Feb 17, 2016

One Tough Girl

It took less than 48 hours to perform major surgery and recover well enough to return home, but what a stressful 48 hours it's been, and we're not totally in the clear yet.

We awoke at 4 AM on Tuesday morning to get ready for our trip to Levine Children's Hospital. Dr Brighton was scheduled to perform surgery at 7 AM and we had to get there early to get the girl prepared. Each person involved in the procedure, from CNA monitoring vitals to surgeon, would ask us what Sera was having done. I suppose it was the hospital's way of confirming that there would be no surprises at the end of the day.

According to the nurse at the front desk whose responsibility was to keep us informed of progress, surgery officially began at 7:45. By 10 AM the Syme's procedure of removing the foot at the ankle joint was completed, and an hour later the two leg bones had been fused by adding a pin. At about noon on Tuesday we were brought to the post-op, recovery room to be reunited with our youngest daughter.

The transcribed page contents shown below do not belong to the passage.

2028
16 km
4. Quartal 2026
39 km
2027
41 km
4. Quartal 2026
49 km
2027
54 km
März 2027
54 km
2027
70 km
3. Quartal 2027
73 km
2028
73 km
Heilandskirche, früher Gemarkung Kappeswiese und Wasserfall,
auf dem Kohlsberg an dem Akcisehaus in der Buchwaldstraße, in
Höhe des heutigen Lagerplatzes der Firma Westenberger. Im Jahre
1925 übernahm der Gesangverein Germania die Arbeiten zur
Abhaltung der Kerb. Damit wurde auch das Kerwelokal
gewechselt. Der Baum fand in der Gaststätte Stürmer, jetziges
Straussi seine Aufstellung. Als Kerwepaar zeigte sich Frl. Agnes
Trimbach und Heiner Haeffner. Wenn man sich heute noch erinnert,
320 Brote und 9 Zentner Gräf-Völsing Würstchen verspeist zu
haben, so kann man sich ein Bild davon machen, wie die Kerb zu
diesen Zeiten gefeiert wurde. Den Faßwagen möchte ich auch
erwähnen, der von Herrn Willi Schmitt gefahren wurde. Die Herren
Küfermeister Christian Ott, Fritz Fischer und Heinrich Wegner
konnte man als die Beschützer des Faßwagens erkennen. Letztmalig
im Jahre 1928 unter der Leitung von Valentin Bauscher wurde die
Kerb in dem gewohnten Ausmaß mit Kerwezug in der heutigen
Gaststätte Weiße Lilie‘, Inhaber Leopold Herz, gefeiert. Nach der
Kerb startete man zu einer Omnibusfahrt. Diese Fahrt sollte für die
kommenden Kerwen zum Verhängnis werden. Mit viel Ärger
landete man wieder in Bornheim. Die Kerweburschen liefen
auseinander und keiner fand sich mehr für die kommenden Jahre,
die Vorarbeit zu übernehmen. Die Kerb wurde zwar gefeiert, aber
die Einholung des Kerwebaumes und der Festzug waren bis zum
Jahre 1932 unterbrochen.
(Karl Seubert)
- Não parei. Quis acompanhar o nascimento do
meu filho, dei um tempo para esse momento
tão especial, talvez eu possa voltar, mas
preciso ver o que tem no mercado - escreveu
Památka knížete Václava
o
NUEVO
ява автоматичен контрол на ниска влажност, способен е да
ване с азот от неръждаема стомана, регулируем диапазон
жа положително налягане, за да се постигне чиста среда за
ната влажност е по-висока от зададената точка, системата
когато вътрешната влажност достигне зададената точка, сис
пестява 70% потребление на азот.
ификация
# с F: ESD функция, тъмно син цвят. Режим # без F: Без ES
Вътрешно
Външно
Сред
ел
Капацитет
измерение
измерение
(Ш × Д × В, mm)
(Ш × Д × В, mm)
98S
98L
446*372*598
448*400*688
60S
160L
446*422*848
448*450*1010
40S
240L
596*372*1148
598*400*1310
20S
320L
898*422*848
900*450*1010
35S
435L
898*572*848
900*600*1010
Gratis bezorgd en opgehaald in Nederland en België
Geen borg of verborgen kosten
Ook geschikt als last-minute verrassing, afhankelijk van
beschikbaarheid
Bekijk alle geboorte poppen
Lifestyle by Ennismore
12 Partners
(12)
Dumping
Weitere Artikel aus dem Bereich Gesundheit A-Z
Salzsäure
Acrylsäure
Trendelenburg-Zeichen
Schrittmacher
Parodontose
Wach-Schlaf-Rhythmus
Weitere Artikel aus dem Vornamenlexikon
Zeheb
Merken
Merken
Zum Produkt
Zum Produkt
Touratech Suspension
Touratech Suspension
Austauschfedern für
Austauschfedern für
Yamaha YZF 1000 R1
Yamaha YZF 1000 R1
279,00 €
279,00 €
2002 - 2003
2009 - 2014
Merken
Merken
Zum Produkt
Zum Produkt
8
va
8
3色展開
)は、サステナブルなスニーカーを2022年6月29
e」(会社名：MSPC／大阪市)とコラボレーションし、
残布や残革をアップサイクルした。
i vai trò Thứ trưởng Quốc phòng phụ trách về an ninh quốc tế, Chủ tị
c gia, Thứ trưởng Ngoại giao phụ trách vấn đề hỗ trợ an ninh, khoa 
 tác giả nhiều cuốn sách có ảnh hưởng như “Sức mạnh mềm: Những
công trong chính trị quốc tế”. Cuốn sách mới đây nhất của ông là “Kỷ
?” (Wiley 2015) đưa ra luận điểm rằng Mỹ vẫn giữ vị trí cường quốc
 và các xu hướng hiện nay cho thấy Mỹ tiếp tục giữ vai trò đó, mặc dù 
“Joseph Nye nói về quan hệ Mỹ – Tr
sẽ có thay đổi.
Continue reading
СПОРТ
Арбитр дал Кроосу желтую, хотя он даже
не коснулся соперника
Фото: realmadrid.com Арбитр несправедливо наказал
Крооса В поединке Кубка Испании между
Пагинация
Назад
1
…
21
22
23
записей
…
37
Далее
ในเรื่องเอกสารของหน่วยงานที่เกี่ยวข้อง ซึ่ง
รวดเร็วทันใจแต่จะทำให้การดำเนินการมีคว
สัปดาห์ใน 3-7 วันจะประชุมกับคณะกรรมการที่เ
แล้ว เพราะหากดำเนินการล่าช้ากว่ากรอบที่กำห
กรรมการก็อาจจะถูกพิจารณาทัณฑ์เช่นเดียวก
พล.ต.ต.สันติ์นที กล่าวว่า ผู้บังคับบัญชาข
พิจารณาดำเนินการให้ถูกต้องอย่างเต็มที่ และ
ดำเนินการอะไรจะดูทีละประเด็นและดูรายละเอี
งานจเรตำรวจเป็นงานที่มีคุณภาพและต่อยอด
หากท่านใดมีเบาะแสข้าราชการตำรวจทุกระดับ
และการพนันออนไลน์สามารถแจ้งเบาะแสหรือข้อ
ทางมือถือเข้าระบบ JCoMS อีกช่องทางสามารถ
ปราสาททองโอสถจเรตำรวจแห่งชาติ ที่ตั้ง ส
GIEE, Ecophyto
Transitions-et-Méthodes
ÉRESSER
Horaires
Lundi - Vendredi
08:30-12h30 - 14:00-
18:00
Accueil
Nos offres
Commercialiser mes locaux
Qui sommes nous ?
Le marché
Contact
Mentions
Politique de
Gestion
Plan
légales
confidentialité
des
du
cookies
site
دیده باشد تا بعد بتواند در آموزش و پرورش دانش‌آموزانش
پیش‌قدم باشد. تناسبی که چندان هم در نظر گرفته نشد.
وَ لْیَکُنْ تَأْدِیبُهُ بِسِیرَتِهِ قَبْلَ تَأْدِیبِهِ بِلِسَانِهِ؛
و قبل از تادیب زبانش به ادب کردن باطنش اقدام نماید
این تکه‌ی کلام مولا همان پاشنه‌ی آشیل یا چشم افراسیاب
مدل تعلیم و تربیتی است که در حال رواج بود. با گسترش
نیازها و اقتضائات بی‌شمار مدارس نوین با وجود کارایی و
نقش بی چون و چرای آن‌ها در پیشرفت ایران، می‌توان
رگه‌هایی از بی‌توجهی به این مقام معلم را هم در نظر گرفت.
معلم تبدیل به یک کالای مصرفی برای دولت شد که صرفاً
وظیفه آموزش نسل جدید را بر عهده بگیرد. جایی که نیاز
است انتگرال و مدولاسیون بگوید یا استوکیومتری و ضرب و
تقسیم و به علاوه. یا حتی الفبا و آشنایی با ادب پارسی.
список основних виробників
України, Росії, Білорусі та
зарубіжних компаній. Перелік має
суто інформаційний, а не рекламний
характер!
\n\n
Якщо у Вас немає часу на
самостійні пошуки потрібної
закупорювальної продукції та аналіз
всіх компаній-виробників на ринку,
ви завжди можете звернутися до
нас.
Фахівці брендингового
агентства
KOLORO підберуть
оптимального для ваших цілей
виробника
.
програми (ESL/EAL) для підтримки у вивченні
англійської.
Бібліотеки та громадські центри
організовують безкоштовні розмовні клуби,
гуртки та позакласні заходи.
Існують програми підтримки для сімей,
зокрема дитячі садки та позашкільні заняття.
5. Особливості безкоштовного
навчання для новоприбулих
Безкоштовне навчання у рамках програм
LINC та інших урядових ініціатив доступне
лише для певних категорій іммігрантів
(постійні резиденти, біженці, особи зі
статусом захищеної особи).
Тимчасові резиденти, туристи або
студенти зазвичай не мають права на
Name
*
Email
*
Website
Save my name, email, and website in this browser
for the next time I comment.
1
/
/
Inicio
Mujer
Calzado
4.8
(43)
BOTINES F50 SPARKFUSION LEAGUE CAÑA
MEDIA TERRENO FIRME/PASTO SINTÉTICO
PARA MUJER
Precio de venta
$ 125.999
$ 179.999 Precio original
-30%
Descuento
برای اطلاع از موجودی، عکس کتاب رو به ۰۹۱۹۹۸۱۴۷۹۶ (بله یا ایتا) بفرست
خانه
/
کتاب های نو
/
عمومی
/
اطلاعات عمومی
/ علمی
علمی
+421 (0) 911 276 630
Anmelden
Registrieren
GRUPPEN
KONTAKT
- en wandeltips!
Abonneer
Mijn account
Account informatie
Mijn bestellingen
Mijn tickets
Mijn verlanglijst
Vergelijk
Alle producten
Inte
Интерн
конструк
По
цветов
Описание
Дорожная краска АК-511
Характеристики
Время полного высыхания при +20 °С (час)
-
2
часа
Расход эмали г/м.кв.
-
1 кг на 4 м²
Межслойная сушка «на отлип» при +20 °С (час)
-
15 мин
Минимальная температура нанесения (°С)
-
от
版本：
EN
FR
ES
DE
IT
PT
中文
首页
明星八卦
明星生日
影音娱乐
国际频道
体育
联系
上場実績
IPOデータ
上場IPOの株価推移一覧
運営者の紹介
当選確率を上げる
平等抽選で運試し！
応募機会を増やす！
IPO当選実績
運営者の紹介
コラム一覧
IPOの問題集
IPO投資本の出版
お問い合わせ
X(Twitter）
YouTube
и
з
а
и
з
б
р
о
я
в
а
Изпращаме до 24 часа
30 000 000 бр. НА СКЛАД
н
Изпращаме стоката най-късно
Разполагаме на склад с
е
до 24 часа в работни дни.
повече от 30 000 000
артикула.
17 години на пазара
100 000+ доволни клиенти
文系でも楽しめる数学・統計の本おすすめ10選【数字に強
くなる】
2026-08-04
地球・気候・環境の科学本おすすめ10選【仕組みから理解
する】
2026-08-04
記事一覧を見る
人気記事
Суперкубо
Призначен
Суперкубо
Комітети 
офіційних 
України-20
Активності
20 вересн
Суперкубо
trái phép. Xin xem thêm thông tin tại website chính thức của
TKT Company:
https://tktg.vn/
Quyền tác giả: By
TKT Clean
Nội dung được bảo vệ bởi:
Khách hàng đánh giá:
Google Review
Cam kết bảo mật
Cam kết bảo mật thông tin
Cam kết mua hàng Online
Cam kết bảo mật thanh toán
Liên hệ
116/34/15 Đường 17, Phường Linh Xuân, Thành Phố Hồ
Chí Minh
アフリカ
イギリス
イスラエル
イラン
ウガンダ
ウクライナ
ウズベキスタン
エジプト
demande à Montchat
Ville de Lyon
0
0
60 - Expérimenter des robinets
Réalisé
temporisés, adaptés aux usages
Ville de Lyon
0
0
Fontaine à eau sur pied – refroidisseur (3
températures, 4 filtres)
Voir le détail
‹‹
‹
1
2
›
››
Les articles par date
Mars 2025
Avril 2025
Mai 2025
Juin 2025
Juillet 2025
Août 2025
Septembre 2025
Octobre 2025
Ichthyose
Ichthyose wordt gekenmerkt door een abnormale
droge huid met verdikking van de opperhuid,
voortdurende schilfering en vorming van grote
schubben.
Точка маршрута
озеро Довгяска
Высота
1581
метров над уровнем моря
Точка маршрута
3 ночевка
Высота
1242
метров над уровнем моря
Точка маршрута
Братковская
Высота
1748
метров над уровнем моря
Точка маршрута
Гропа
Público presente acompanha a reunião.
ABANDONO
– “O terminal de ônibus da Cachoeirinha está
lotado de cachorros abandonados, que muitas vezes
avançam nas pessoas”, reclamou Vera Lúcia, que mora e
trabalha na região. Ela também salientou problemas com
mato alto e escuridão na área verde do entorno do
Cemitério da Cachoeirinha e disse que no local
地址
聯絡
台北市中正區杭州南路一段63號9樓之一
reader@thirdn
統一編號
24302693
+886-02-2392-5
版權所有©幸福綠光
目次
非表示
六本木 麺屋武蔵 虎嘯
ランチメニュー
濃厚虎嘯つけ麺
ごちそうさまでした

We thought sitting in the waiting room waiting to hear how the surgery went was going to be the stressful part. As it turns out, that was nothing; seeing Seraphina as she was coming off the anesthesia proved to be the real stress-point of the day. As she regained consciousness, she immediately began complaining about the cast and/or the leg. At times she would scream bloody murder. Then she would try to flex her ab muscles to sit up despite the design of the cast keeping her from achieving her goal. Then she would cry about not wanting the cast. And on and on. At one point the nurse suggested another pain med at which point I was ready to scream at her to just do her job and figure it out -- how was I supposed to know which drug would be the magic one to relieve Sera of her discomfort? All I knew was that is was pure torture to watch her seething in agony while I was helpless to do anything about it.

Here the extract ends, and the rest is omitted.